At a given Temperature, the elementary reaction A<--->B in the forward direction is first order in A with a rate constant of 3.90*10^-2s^-1. The reverse reaction is first order in B and the rate constant is 8.20*10^-2s^-1. What is the value at equillibrium for the reaction at this temperature? What is the value of the equillibrium constant for the reaction B<--->A at this temperature?

f = forward

r = reverse
Isn't ratef = kf(A) and
rater = kr(B), then
(rater/ratef) = kr(B)/Kf(A) so
kr/kf = Keq.
For the reverse, K' = 1/Keq

To find the value of equilibrium for the reaction A <--> B, we need to use the rate constants for both the forward and reverse reactions. The equilibrium constant (K) can be calculated using the following formula:

K = (rate constant for forward reaction) / (rate constant for reverse reaction)

Given the rate constants:
rate constant for forward reaction (k1) = 3.90 * 10^-2 s^-1
rate constant for reverse reaction (k2) = 8.20 * 10^-2 s^-1

Substituting these values into the formula, we get:

K = k1 / k2
= (3.90 * 10^-2) / (8.20 * 10^-2)
≈ 0.476

So, the value at equilibrium for the reaction A <--> B is approximately 0.476.
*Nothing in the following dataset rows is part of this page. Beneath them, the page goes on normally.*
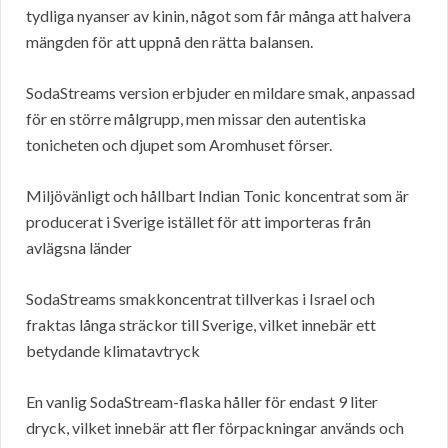
tydliga nyanser av kinin, något som får många att halvera
mängden för att uppnå den rätta balansen.
SodaStreams version erbjuder en mildare smak, anpassad
för en större målgrupp, men missar den autentiska
tonicheten och djupet som Aromhuset förser.
Miljövänligt och hållbart Indian Tonic koncentrat som är
producerat i Sverige istället för att importeras från
avlägsna länder
SodaStreams smakkoncentrat tillverkas i Israel och
fraktas långa sträckor till Sverige, vilket innebär ett
betydande klimatavtryck
En vanlig SodaStream-flaska håller för endast 9 liter
dryck, vilket innebär att fler förpackningar används och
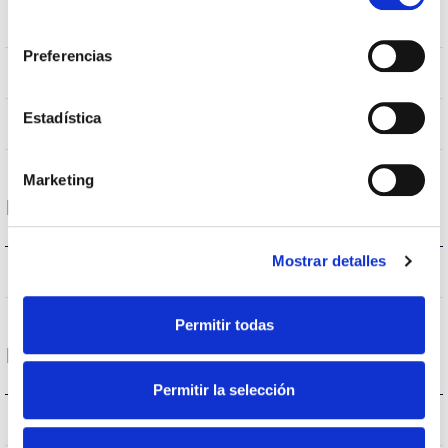
IP20
consentimiento
IP Tightness index
Preferencias
IP40
Current (A)
Estadística
AL
Body
Marketing
Performance
Mostrar detalles
950lm
Flux (lm)
Permitir todas
Life
Permitir la selección
(L70B50>)50.000h
Lifetime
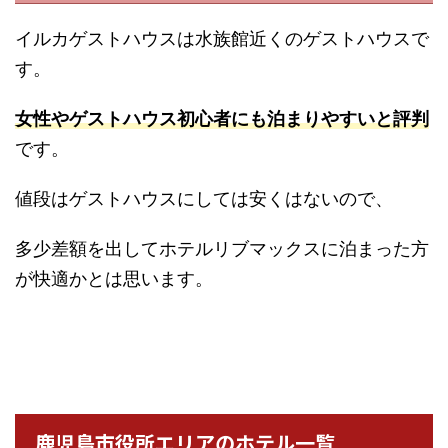
イルカゲストハウスは水族館近くのゲストハウスで
す。
女性やゲストハウス初心者にも泊まりやすいと評判
です。
値段はゲストハウスにしては安くはないので、
多少差額を出してホテルリブマックスに泊まった方
が快適かとは思います。
鹿児島市役所エリアのホテル一覧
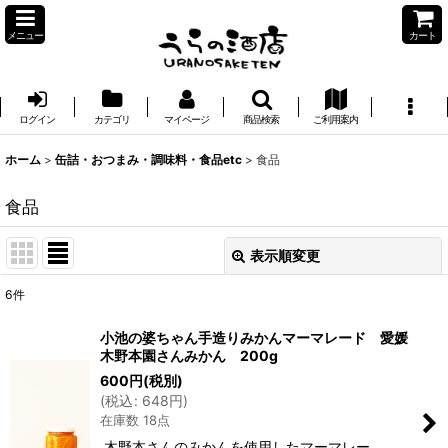
メニュー
カート
ログイン
カテゴリ
マイページ
商品検索
ご利用案内
ホーム
>
缶詰・おつまみ・調味料・食品etc
>
食品
食品
表示順変更
閉じる
6
件
表示数
:
小池の婆ちゃん手造りみかんマーマレード 愛媛
木野本園さんみかん 200g
並び順
:
600
円
(税別)
(
税込
:
648
円
)
在庫数 18点
絞り込む
木野本さんのみかんを使用したマーマレー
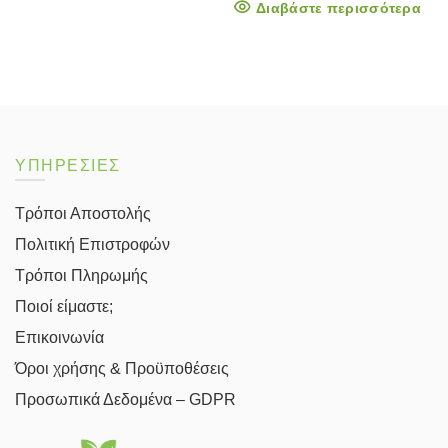
Διαβάστε περισσότερα
61.70€.
είναι:
was:
τιμή
43.19€.
31.90€.
είναι:
22.33€.
ΥΠΗΡΕΣΙΕΣ
Τρόποι Αποστολής
Πολιτική Επιστροφών
Τρόποι Πληρωμής
Ποιοί είμαστε;
Επικοινωνία
Όροι χρήσης & Προϋποθέσεις
Προσωπικά Δεδομένα – GDPR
To find the equilibrium constant for the reverse reaction B <--> A, we can use the following formula:

K_reverse = 1 / K_forward

Where K_forward is the equilibrium constant for the forward reaction (A <--> B). Substituting the value of K_forward (0.476) into the formula, we get:

K_reverse = 1 / 0.476
≈ 2.101

So, the equilibrium constant for the reverse reaction B <--> A at this temperature is approximately 2.101.